START THE RECORDS

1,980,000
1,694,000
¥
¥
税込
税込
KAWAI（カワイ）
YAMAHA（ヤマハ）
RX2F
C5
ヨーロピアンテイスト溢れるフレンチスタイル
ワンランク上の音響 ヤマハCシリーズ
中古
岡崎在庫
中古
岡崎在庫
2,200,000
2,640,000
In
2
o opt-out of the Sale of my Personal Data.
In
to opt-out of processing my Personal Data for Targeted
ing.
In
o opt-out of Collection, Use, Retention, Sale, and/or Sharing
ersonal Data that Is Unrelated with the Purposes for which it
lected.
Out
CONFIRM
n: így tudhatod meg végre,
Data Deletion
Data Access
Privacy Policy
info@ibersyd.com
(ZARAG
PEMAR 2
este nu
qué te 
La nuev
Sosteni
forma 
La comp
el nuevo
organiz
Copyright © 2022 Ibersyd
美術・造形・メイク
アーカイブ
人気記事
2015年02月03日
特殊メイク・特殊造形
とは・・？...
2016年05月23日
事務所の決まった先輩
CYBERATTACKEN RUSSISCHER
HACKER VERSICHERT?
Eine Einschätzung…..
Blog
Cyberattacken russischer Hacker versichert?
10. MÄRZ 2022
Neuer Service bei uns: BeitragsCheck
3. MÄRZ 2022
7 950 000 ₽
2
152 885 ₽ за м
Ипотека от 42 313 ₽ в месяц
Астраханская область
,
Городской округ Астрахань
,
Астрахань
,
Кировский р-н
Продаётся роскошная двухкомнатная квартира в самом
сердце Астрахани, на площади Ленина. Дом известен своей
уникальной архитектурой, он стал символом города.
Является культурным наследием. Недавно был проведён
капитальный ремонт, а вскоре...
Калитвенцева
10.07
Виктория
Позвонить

END THE RECORDS

### EXERCISE
Output exactly one stretch of the listing: from the line containing "ersonal Data that" through the line containing "Продаётся роскошная двухкомнатная", both end lines included.

### FINISHED EXERCISE
ersonal Data that Is Unrelated with the Purposes for which it
lected.
Out
CONFIRM
n: így tudhatod meg végre,
Data Deletion
Data Access
Privacy Policy
info@ibersyd.com
(ZARAG
PEMAR 2
este nu
qué te 
La nuev
Sosteni
forma 
La comp
el nuevo
organiz
Copyright © 2022 Ibersyd
美術・造形・メイク
アーカイブ
人気記事
2015年02月03日
特殊メイク・特殊造形
とは・・？...
2016年05月23日
事務所の決まった先輩
CYBERATTACKEN RUSSISCHER
HACKER VERSICHERT?
Eine Einschätzung…..
Blog
Cyberattacken russischer Hacker versichert?
10. MÄRZ 2022
Neuer Service bei uns: BeitragsCheck
3. MÄRZ 2022
7 950 000 ₽
2
152 885 ₽ за м
Ипотека от 42 313 ₽ в месяц
Астраханская область
,
Городской округ Астрахань
,
Астрахань
,
Кировский р-н
Продаётся роскошная двухкомнатная квартира в самом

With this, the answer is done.